Ludwig Boltzmann‘s Early Career
Ludwig Boltzmann (1844–1906) was born in Vienna and attended the University of Vienna, where he received his doctorate in 1867. Boltzmann was a restless spirit, changing (by choice) from one academic position to another, a total of seven times in his almost forty-year career.
From the early 1870s on, Boltzmann was a scientific superstar and very much in demand. To get Boltzmann to accept a professorship of theoretical physics at the University of Vienna in 1894, the Austrian minister of culture had to offer him the highest salary then paid to any Austrian university professor. Boltzmann had already been a professor at the university of Vienna twice before, once from 1867–1869 as an assistant professor, and a second time from 1873–1876 as a professor of mathematics.
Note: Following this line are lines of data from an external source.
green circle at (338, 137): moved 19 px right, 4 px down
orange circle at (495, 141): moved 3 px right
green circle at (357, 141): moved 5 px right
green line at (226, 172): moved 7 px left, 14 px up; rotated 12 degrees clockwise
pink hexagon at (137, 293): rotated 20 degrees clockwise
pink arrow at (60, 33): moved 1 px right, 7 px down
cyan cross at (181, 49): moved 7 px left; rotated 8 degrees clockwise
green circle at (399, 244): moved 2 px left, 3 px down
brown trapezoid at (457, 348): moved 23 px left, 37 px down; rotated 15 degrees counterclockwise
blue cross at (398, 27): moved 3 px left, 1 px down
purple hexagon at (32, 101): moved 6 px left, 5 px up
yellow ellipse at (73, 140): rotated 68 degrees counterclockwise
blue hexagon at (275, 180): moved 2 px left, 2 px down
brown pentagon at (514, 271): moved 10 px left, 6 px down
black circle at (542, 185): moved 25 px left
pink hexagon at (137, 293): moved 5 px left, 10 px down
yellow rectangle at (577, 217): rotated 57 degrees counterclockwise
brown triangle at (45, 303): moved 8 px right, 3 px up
Nonetheless, in 1900 he left for a third time.
The constant k in Boltzmann’s equation for entropy (S = k ln W) is called Boltzmann’s constant, but it was Planck who actually introduced it.
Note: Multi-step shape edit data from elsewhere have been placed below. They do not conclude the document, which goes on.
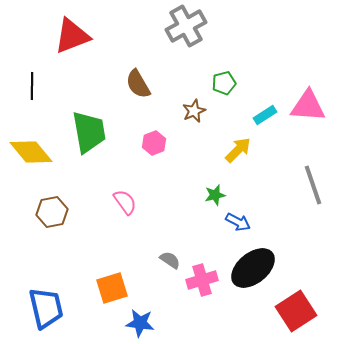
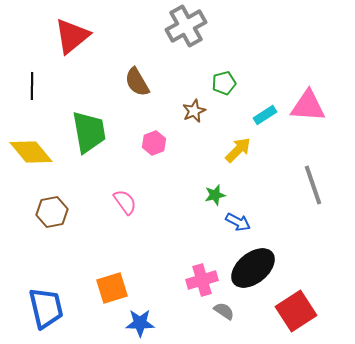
red triangle: rotated 18 degrees counterclockwise
brown semicircle: moved 1 px left, 2 px up
gray semicircle: moved 54 px right, 51 px down
blue star: rotated 8 degrees counterclockwise
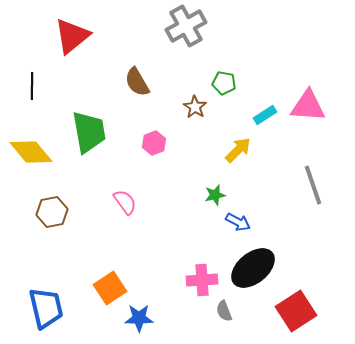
green pentagon: rotated 25 degrees clockwise
brown star: moved 1 px right, 4 px up; rotated 15 degrees counterclockwise
pink cross: rotated 12 degrees clockwise
orange square: moved 2 px left; rotated 16 degrees counterclockwise
gray semicircle: rotated 145 degrees counterclockwise
blue star: moved 1 px left, 5 px up
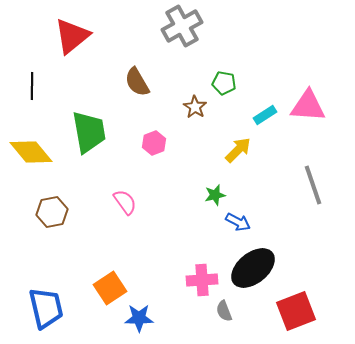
gray cross: moved 4 px left
red square: rotated 12 degrees clockwise
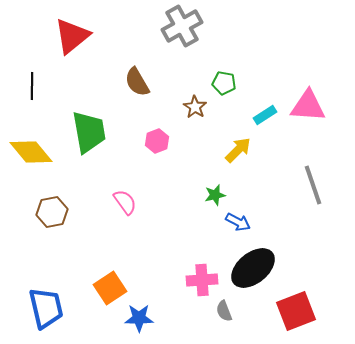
pink hexagon: moved 3 px right, 2 px up
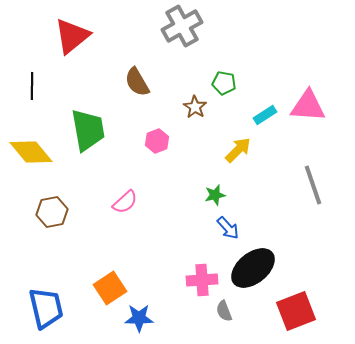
green trapezoid: moved 1 px left, 2 px up
pink semicircle: rotated 84 degrees clockwise
blue arrow: moved 10 px left, 6 px down; rotated 20 degrees clockwise
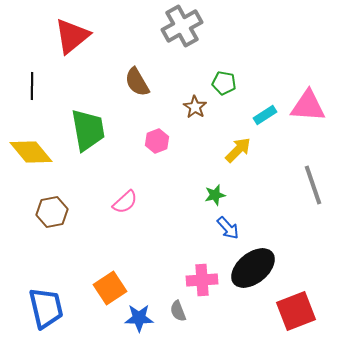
gray semicircle: moved 46 px left
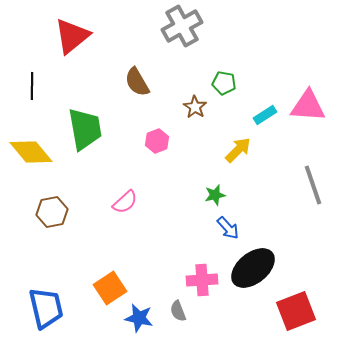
green trapezoid: moved 3 px left, 1 px up
blue star: rotated 12 degrees clockwise
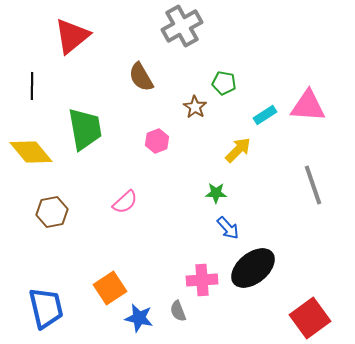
brown semicircle: moved 4 px right, 5 px up
green star: moved 1 px right, 2 px up; rotated 15 degrees clockwise
red square: moved 14 px right, 7 px down; rotated 15 degrees counterclockwise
Our understanding of the connection between entropy and the microscopic world of atoms is mostly due to the work of James Clerk Maxwell and Ludwig Boltzmann.
Being able to read Maxwell’s work on electromagnetic theory motivated Boltzmann to learn English.
A long time proponent of atoms, Boltzmann died unaware of Einstein’s landmark 1905 paper, which proved their existence.